I'm happy to look into it if you could point me in the right direction, but if it comes to bit shifting/masking and all that, I'm pretty much in the dark...
The efficiency gains are likely in the matrix operations, but for what it's worth, I had a look at the phase unwrapping, and there may be a way to slim it down.
In SC, it looks like: gist - phase unwrapping
Regarding the precision differences, James Harkins points out:
[email protected] via lists.bham.ac.uk 8:32 PM (15 hours ago)
to sc-dev ---- On Mon, 15 May 2017 06:51:58 +0800 [email protected] wrote ----
It appears that there are precision differences between the UGen vs. pseudo-ugen implementations,
UGen outputs and inputs are single-precision floats. If you're using doubles in your UGen internals, that might explain it.

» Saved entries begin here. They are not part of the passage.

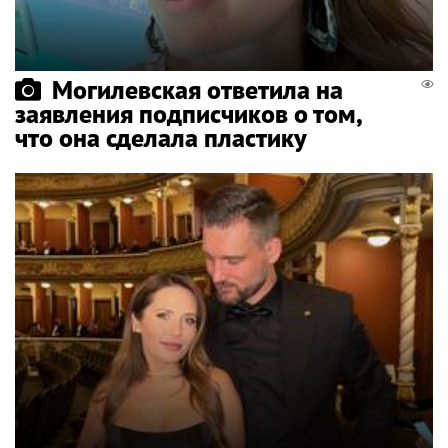
Могилевская ответила на
заявления подписчиков о том,
что она сделала пластику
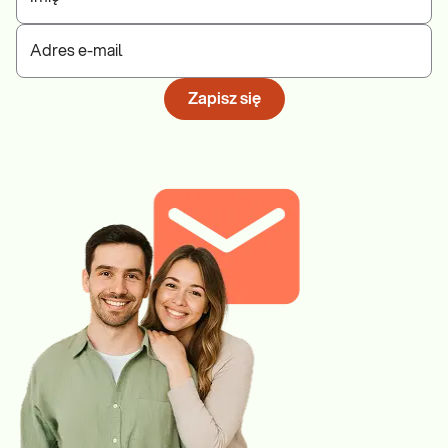
Adres e-mail
Zapisz się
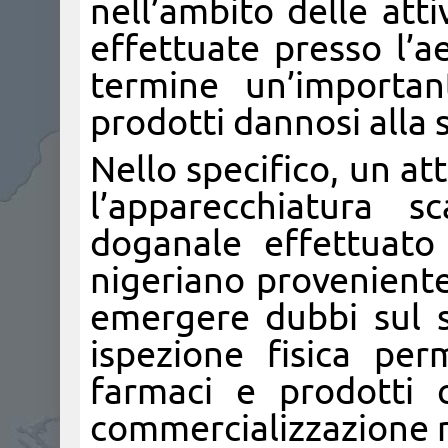
nell’ambito delle attiv
effettuate presso l’a
termine un’importan
prodotti dannosi alla 
Nello specifico, un a
l’apparecchiatura s
doganale effettuato
nigeriano proveniente
emergere dubbi sul 
ispezione fisica per
farmaci e prodotti 
commercializzazione ne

and some of the parameter smoothing introduces discontinuities depending how values are wrapped (say across the 0<>2pi transition).
I've seen this in other contexts, and never came up with a good workaround.
hjh
Given the new v5.0.0 HOA context, optimization of FOA UGens might be considered redundant.
It would be useful to test / review performance of equivalent HOA1 pseudo-UGens against the parallel FOA UGens.